Instructions to follow
From the line containing "援ありがとうございました。" to the end of the data, retype every line exactly and nothing else. Drop the pictures.
(Beginning of Extracted entries)
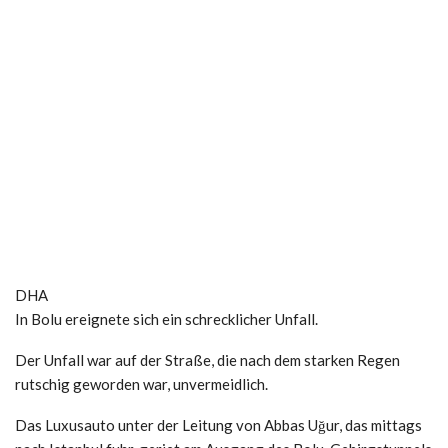
DHA
In Bolu ereignete sich ein schrecklicher Unfall.
Der Unfall war auf der Straße, die nach dem starken Regen
rutschig geworden war, unvermeidlich.
Das Luxusauto unter der Leitung von Abbas Uğur, das mittags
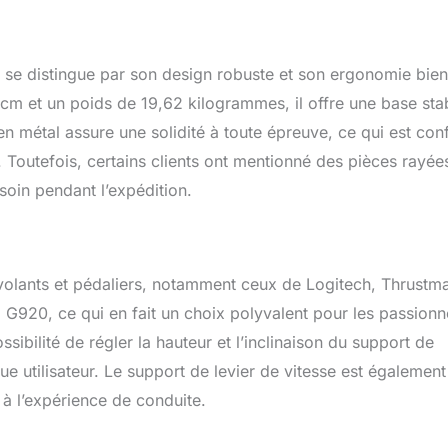
ement réglable, l'angle du support de volant peut être ajusté.
es peut également être ajusté. Le support de levier de vitesse
re ajusté d'avant en arrière et monté à gauche et à droite,
 se distingue par son design robuste et son ergonomie bien
ducteur de s'adapter à sa situation. Remarque : le support de
ateur de course ne comprend pas d'équipements de course, tels
m et un poids de 19,62 kilogrammes, il offre une base sta
es pédales, les boîtes de vitesses et les sièges. Si vous avez des
en métal assure une solidité à toute épreuve, ce qui est con
ez me contacter, nous y répondrons rapidement et vous offrirons
. Toutefois, certains clients ont mentionné des pièces rayée
ence d'achat.
soin pendant l’expédition.
volants et pédaliers, notamment ceux de Logitech, Thrustma
 G920, ce qui en fait un choix polyvalent pour les passionn
sibilité de régler la hauteur et l’inclinaison du support de
e utilisateur. Le support de levier de vitesse est également
à l’expérience de conduite.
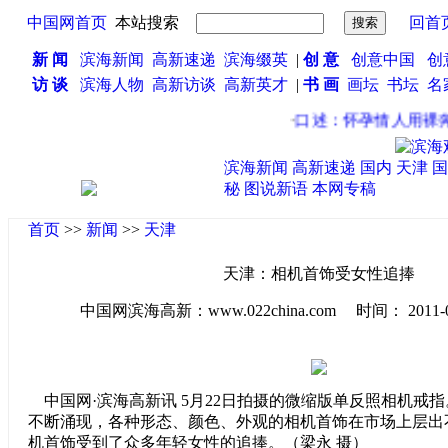
中国网首页
本站搜索
回首
新 闻
滨海新闻
高新速递
滨海缀英
|
创 意
创意中国
创
访 谈
滨海人物
高新访谈
高新英才
|
书 画
画坛
书坛
名
·
口述：怀孕情人用裸奔
滨海新闻
高新速递
国内
天津
国
秘
图说新语
本网专稿
首页
>>
新闻
>>
天津
天津：相机首饰受女性追捧
中国网滨海高新：www.022china.com 时间： 2011-05-2
中国网·滨海高新讯 5月22日拍摄的微缩版单反照相机戒指
不断涌现，各种形态、颜色、外观的相机首饰在市场上层出
机首饰受到了众多年轻女性的追捧。（梁永 摄）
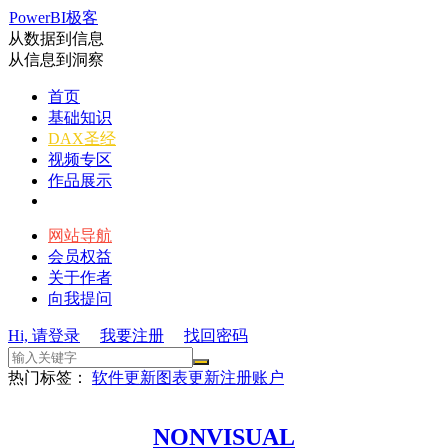
PowerBI极客
从数据到信息
从信息到洞察
首页
基础知识
DAX圣经
视频专区
作品展示
网站导航
会员权益
关于作者
向我提问
Hi, 请登录
我要注册
找回密码
热门标签：
软件更新
图表更新
注册账户
NONVISUAL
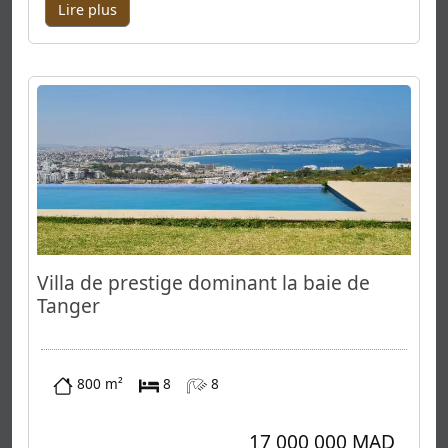
Lire plus
Villa de prestige dominant la baie de
Tanger
800 m²
8
8
17 000 000 MAD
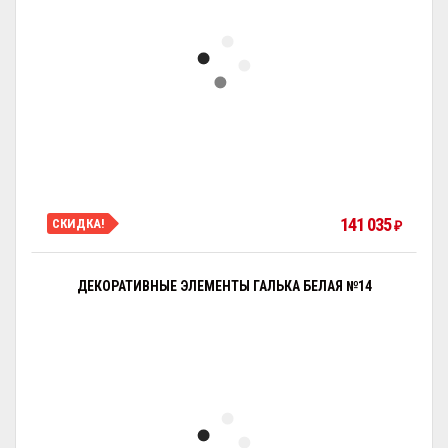
141 035
СКИДКА!
₽
ДЕКОРАТИВНЫЕ ЭЛЕМЕНТЫ ГАЛЬКА БЕЛАЯ №14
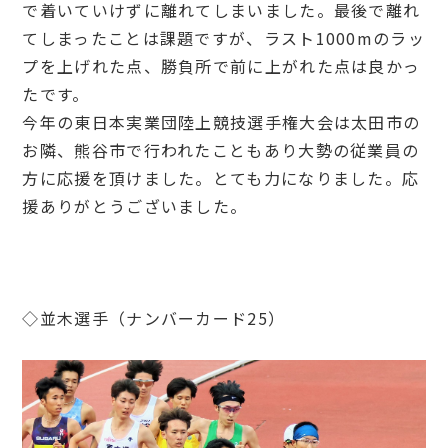
で着いていけずに離れてしまいました。最後で離れ
てしまったことは課題ですが、ラスト1000mのラッ
プを上げれた点、勝負所で前に上がれた点は良かっ
たです。
今年の東日本実業団陸上競技選手権大会は太田市の
お隣、熊谷市で行われたこともあり大勢の従業員の
方に応援を頂けました。とても力になりました。応
援ありがとうございました。
◇並木選手（ナンバーカード25）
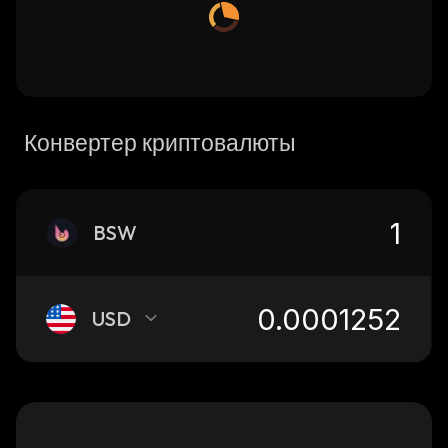
Конвертер криптовалюты
BSW
USD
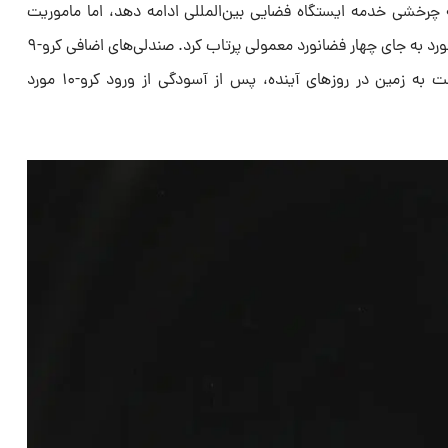
ه چرخشی خدمه ایستگاه فضایی بین‌المللی ادامه دهد، اما ماموریت
کرو-۹ را در ماه سپتامبر تنها با دو فضانورد به جای چهار فضانورد معمولی پرتاب کرد. صندلی‌های اضافی کرو-۹
توسط ویلمور و ویلیامز هنگام بازگشت به زمین در روزهای آینده، پس از آسودگی از ورود کرو-۱۰ مورد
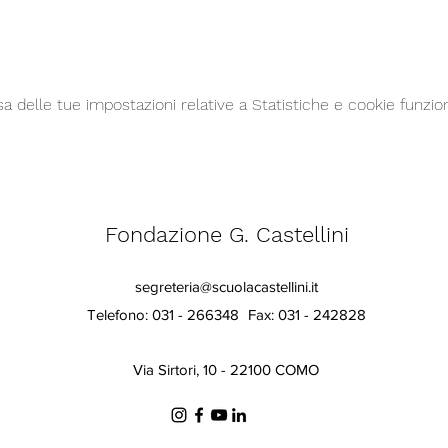
delle tue impostazioni relative a Statistiche e cookie funzion
Fondazione G. Castellini
segreteria@scuolacastellini.it
Telefono: 031 - 266348
Fax: 031 - 242828
Via Sirtori, 10 - 22100 COMO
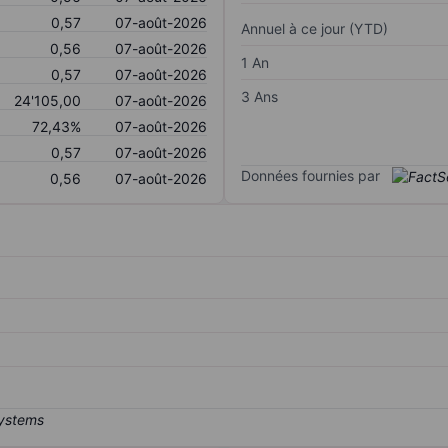
0,57
07-août-2026
Annuel à ce jour (YTD)
0,56
07-août-2026
1 An
0,57
07-août-2026
3 Ans
24'105,00
07-août-2026
72,43%
07-août-2026
0,57
07-août-2026
Données fournies par
0,56
07-août-2026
(End of Extracted entries)
Task solution
援ありがとうございました。
◇並木選手（ナンバーカード25）
Конвертер криптовалюты
BSW
USD
ه چرخشی خدمه ایستگاه فضایی بین‌المللی ادامه دهد، اما ماموریت
کرو-۹ را در ماه سپتامبر تنها با دو فضانورد به جای چهار فضانورد معمولی پرتاب کرد. صندلی‌های اضافی کرو-۹
توسط ویلمور و ویلیامز هنگام بازگشت به زمین در روزهای آینده، پس از آسودگی از ورود کرو-۱۰ مورد
delle tue impostazioni relative a Statistiche e cookie funzion
Fondazione G. Castellini
segreteria@scuolacastellini.it
Telefono: 031 - 266348
Fax: 031 - 242828
Via Sirtori, 10 - 22100 COMO
0,57
07-août-2026
Annuel à ce jour (YTD)
0,56
07-août-2026
1 An
0,57
07-août-2026
3 Ans
24'105,00
07-août-2026
72,43%
07-août-2026
0,57
07-août-2026
Données fournies par
0,56
07-août-2026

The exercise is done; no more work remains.